Pull every line of the entries that has the word "Advanced".

▼

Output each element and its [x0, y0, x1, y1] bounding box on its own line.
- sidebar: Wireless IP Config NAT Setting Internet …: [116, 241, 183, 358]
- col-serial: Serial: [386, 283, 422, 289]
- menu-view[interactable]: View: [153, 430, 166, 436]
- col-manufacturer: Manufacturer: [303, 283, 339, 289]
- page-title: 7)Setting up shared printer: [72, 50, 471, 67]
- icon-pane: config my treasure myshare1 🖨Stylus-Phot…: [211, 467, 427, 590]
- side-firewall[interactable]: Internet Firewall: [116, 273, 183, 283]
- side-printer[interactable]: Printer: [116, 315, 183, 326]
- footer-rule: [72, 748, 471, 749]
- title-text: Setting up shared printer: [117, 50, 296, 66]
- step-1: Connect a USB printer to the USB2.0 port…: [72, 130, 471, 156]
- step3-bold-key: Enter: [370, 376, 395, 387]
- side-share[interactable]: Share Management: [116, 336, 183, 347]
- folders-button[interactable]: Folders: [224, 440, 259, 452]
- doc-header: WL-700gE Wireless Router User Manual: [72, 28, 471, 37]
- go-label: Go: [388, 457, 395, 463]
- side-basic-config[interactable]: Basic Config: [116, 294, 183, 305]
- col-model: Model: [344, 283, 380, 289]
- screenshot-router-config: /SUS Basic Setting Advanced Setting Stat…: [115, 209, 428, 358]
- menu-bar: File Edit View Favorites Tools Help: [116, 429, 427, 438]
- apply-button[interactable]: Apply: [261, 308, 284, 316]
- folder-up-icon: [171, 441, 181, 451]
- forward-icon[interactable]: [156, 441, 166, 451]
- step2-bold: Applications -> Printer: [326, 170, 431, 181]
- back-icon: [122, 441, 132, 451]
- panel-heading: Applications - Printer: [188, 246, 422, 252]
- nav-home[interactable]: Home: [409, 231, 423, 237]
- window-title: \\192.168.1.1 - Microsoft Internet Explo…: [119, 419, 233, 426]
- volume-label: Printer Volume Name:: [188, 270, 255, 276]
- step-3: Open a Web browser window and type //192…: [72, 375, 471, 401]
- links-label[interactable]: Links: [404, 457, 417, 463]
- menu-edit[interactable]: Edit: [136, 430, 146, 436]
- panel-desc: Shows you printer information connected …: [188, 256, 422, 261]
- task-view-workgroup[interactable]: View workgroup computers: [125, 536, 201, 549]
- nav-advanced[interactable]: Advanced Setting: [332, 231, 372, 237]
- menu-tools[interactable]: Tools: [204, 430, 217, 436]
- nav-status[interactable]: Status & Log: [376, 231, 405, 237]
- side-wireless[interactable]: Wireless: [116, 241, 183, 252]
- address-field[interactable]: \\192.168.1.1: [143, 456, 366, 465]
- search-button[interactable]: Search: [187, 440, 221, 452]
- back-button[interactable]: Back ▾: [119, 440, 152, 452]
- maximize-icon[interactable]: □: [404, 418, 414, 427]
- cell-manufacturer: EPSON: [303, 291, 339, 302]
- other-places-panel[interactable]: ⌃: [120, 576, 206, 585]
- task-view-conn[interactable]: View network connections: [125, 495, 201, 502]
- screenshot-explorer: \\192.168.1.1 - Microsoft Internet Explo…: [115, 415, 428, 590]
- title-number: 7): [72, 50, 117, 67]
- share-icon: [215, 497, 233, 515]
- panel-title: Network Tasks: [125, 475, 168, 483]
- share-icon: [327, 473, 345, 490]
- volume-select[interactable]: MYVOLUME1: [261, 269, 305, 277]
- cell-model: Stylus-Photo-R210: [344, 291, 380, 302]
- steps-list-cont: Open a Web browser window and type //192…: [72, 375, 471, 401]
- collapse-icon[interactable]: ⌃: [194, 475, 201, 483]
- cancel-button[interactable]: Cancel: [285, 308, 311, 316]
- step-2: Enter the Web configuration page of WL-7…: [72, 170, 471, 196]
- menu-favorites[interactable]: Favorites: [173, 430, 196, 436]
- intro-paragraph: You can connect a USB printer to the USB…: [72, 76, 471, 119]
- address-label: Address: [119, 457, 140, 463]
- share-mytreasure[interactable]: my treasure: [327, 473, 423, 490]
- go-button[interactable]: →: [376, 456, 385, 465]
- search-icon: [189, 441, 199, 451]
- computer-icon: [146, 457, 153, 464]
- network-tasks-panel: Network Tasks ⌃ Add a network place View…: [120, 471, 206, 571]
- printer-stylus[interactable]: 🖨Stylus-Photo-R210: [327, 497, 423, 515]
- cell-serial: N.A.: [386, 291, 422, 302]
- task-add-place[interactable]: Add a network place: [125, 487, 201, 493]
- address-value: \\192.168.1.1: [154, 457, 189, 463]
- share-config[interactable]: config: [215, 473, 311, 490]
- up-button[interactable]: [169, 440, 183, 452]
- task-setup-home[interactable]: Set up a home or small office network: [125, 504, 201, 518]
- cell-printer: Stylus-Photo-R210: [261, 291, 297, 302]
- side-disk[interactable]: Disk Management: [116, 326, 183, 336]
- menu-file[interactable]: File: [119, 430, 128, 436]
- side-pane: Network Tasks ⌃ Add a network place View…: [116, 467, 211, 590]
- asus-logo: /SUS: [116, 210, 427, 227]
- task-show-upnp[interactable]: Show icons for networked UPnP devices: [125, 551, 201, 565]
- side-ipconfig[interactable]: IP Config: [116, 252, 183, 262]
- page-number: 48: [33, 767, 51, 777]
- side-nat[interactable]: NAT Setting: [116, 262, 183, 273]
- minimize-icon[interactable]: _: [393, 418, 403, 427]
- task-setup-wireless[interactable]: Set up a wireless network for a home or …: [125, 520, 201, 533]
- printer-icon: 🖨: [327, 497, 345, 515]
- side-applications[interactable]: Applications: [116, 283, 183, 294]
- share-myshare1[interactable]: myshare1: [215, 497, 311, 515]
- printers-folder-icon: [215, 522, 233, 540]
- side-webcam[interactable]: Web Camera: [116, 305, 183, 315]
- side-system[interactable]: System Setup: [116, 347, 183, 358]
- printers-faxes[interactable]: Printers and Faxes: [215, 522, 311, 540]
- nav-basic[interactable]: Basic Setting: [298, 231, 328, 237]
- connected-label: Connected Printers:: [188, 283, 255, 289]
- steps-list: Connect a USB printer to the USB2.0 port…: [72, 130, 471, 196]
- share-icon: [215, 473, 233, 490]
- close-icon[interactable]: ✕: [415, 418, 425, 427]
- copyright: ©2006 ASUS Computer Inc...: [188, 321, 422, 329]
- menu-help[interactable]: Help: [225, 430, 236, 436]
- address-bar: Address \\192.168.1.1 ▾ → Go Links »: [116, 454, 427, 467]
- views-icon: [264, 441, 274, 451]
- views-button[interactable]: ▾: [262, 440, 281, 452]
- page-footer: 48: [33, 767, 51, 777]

▲

*EXERCISE RESPONSE*
- screenshot-router-config: /SUS Basic Setting Advanced Setting Stat…: [115, 209, 428, 358]
- nav-advanced[interactable]: Advanced Setting: [332, 231, 372, 237]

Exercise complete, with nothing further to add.